Reinventar o líder de entidades sociais do século 21. Henry Timms, criador do #GivingTuesday, é coautor do best-seller O Novo Poder (Editora Intrínseca, 2018), uma reflexão profunda sobre novos líderes emergentes que souberam do crescimento do #GivingTuesday. Esses líderes, escreve Timms, serão capazes de aproveitar as paixões das comunidades de base e “estruturar uma participação” – ou seja, criar organizações, movimentos e iniciativas que possam ser moldadas por várias outras. Isso significa ser um líder que não só cria vários outros líderes, mas que cultiva e apoia redes inclusivas e geradoras de líderes. Se a rede de líderes do GivingTuesday servir de referência, aqueles com maior potencial do setor serão empáticos, empreendedores, colaborativos, transparentes, competitivos, fluentes em dados e dispostos a inovar e replicar o que já deu certo. Mesmo que sejam visionários e possam ser carismáticos, são humildes e com baixo ego.

Entender como os movimentos são importantes. #BlackLivesMatter, #NeverAgain e #MeToo marcaram o início de mudanças reais. O movimento #GivingTuesday gerou centenas de milhões de dólares em doações e uma colaboração filantrópica global. Está na hora de parar de discutir se as mídias sociais podem ter impactos materiais e começar a aproveitar e canalizar suas redes de comunicação e poder.

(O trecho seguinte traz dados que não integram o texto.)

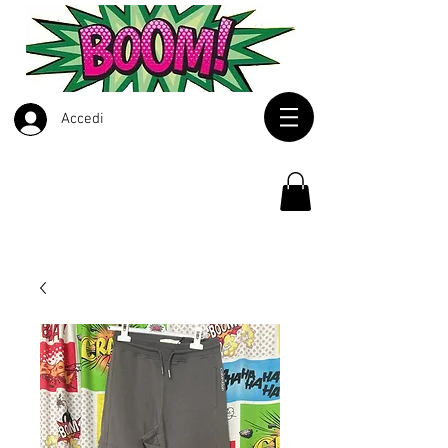
Accedi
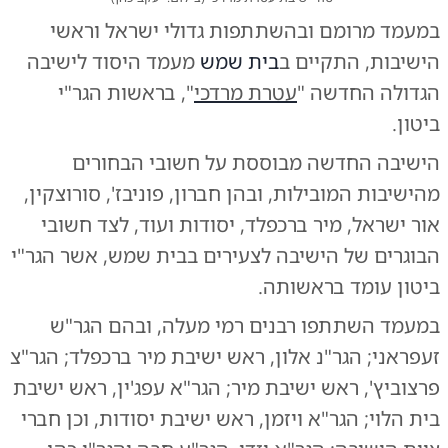
במעמד מרומם ובהשתתפות גדולי ישראל וראשי
הישיבות, התקיים ב
בית שמש
מעמד היסוד לישיבה
הגדולה החדשה "
עטרת מרדכי
", בראשות הגר"י
ביטון.
הישיבה החדשה מבוססת על חשובי הבחורים
מהישיבות המובילות, ובהן חברון, פוניבז', סורוצקין,
אור ישראל, מיר ברכפלד, יסודות ועוד, לצד חשובי
הבוגרים של הישיבה לצעירים בבית שמש, אשר הגר"י
ביטון עומד בראשותה.
במעמד השתתפו רבנים רמי מעלה, ובהם הגר"ש
זעפראני; הגר"נ אלון, ראש ישיבת מיר ברכפלד; הגר"צ
פרצוביץ', ראש ישיבת מיר; הגר"א עפג'ין, ראש ישיבת
בית הלוי; הגר"א ויזמן, ראש ישיבת יסודות, וכן חברי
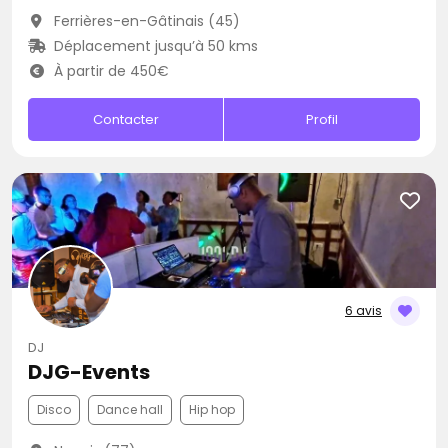
Ferrières-en-Gâtinais (45)
Déplacement jusqu’à 50 kms
À partir de 450€
Contacter
Profil
6 avis
DJ
DJG-Events
Disco
Dance hall
Hip hop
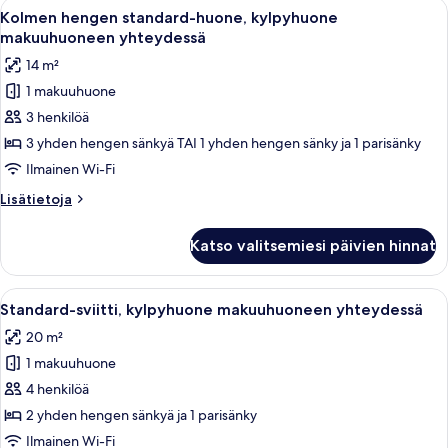
Avaa
Hotellihuone, jossa on sänky, työpöytä
19
kylpyhuone
Kolmen hengen standard-huone, kylpyhuone
kaikki
makuuhuoneen
makuuhuoneen yhteydessä
yhteydessä
huonetyypin
14 m²
Kolmen
1 makuuhuone
hengen
3 henkilöä
standard-
huone,
3 yhden hengen sänkyä TAI 1 yhden hengen sänky ja 1 parisänky
kylpyhuone
Ilmainen Wi-Fi
makuuhuoneen
Lisätietoja
Lisätietoja
yhteydessä
huoneesta
kuvat
Kolmen
Katso valitsemiesi päivien hinnat
hengen
standard-
huone,
Avaa
Moderni hotellihuone, jossa on harmaa 
12
kylpyhuone
Standard-sviitti, kylpyhuone makuuhuoneen yhteydessä
kaikki
makuuhuoneen
20 m²
yhteydessä
huonetyypin
1 makuuhuone
Standard-
sviitti,
4 henkilöä
kylpyhuone
2 yhden hengen sänkyä ja 1 parisänky
makuuhuoneen
Ilmainen Wi-Fi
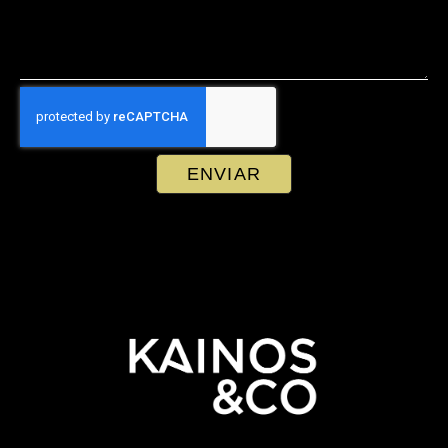
ENVIAR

Precisamos entender também que esses movimentos e seus líderes não serão mais o que eram no passado. Suas vozes e habilidades são mais importantes que nunca – como deveriam ter sido antes – e quanto mais preparados estivermos para ouvi-los, melhor.

 

A AUTORA

Asha Curran é diretora de inovação na 92nd Street Y e diretora do Belfer Center for Innovation & Social Impact.

*Esse texto foi publicado na edição de outono de 2018 de Stanford Social Innovation Review. A autora hoje é CEO do GivingTuesday.